┌─ Records supplied
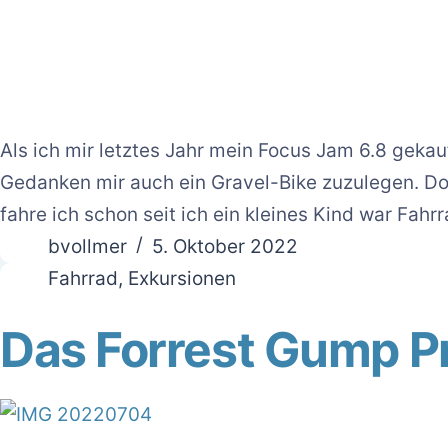
Als ich mir letztes Jahr mein Focus Jam 6.8 gekauf
Gedanken mir auch ein Gravel-Bike zuzulegen. D
fahre ich schon seit ich ein kleines Kind war Fahr
bvollmer
5. Oktober 2022
Fahrrad
,
Exkursionen
Das Forrest Gump Pr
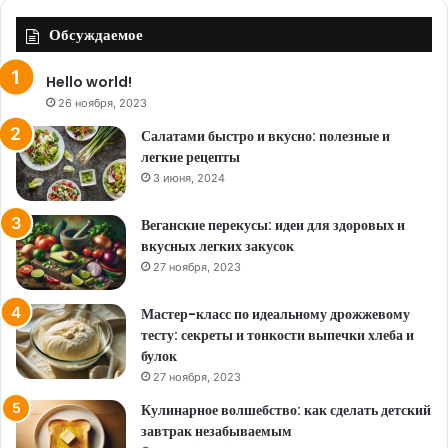
Обсуждаемое
Hello world!
26 ноября, 2023
Салатами быстро и вкусно: полезные и
легкие рецепты
3 июня, 2024
Веганские перекусы: идеи для здоровых и
вкусных легких закусок
27 ноября, 2023
Мастер-класс по идеальному дрожжевому
тесту: секреты и тонкости выпечки хлеба и
булок
27 ноября, 2023
Кулинарное волшебство: как сделать детский
завтрак незабываемым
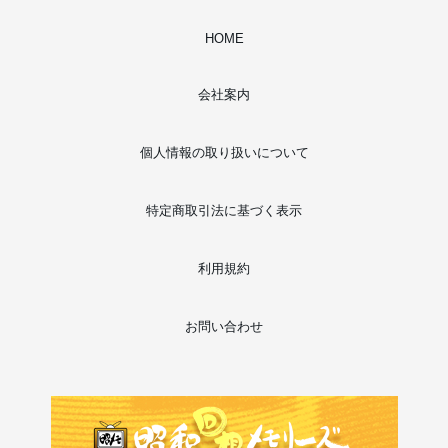
HOME
会社案内
個人情報の取り扱いについて
特定商取引法に基づく表示
利用規約
お問い合わせ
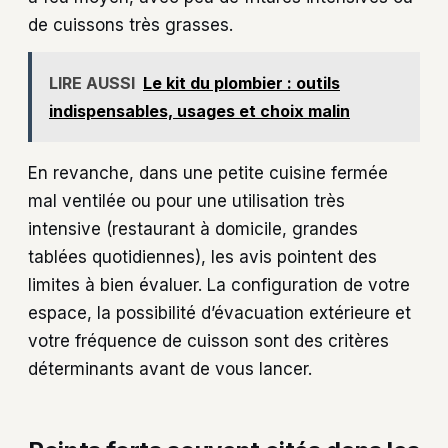
de cuissons très grasses.
LIRE AUSSI
Le kit du plombier : outils
indispensables, usages et choix malin
En revanche, dans une petite cuisine fermée
mal ventilée ou pour une utilisation très
intensive (restaurant à domicile, grandes
tablées quotidiennes), les avis pointent des
limites à bien évaluer. La configuration de votre
espace, la possibilité d’évacuation extérieure et
votre fréquence de cuisson sont des critères
déterminants avant de vous lancer.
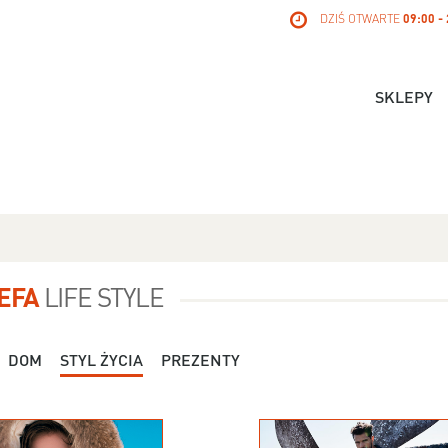
DZIŚ OTWARTE
09:00 -
SKLEPY
EFA
LIFE STYLE
DOM
STYL ŻYCIA
PREZENTY
Dla Niej - Orsay - 119,99 zł
Dla Niej - Stradivari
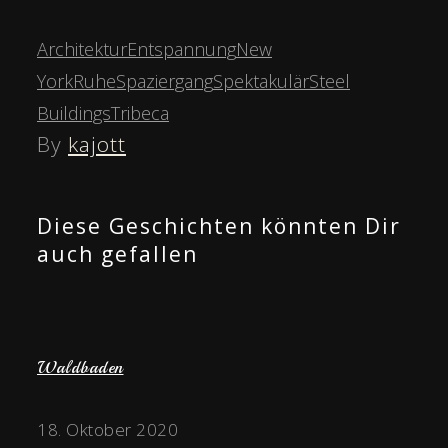
Architektur
Entspannung
New
York
Ruhe
Spaziergang
Spektakulär
Steel
Buildings
Tribeca
By
kajott
Diese Geschichten könnten Dir
auch gefallen
Waldbaden
18. Oktober 2020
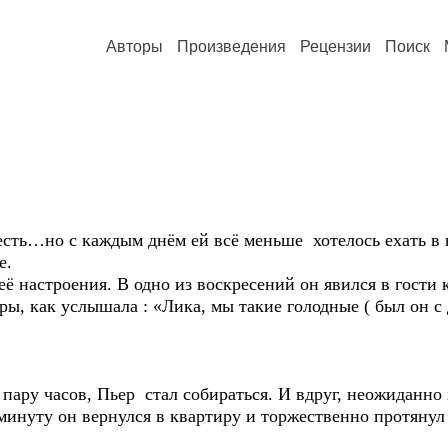
Авторы
Произведения
Рецензии
Поиск
ть…но с каждым днём ей всё меньше хотелось ехать в го
е.
ё настроения. В одно из воскресений он явился в гости 
ры, как услышала : «Лика, мы такие голодные ( был он с 
пару часов, Пьер стал собираться. И вдруг, неожиданно 
 минуту он вернулся в квартиру и торжественно протянул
└─
* Task description
Once you find the line that contains "intensive (restaurant à domicile, grandes", reproduce it and every line after it through the end of the entries above, exactly as written, with no pictures.

* Expected answer
intensive (restaurant à domicile, grandes
tablées quotidiennes), les avis pointent des
limites à bien évaluer. La configuration de votre
espace, la possibilité d’évacuation extérieure et
votre fréquence de cuisson sont des critères
déterminants avant de vous lancer.
DZIŚ OTWARTE
09:00 -
SKLEPY
EFA
LIFE STYLE
DOM
STYL ŻYCIA
PREZENTY
Dla Niej - Orsay - 119,99 zł
Dla Niej - Stradivari
Architektur
Entspannung
New
York
Ruhe
Spaziergang
Spektakulär
Steel
Buildings
Tribeca
By
kajott
Diese Geschichten könnten Dir
auch gefallen
Waldbaden
18. Oktober 2020
Авторы
Произведения
Рецензии
Поиск
ть…но с каждым днём ей всё меньше хотелось ехать в го
е.
ё настроения. В одно из воскресений он явился в гости 
ры, как услышала : «Лика, мы такие голодные ( был он с 
пару часов, Пьер стал собираться. И вдруг, неожиданно 
 минуту он вернулся в квартиру и торжественно протянул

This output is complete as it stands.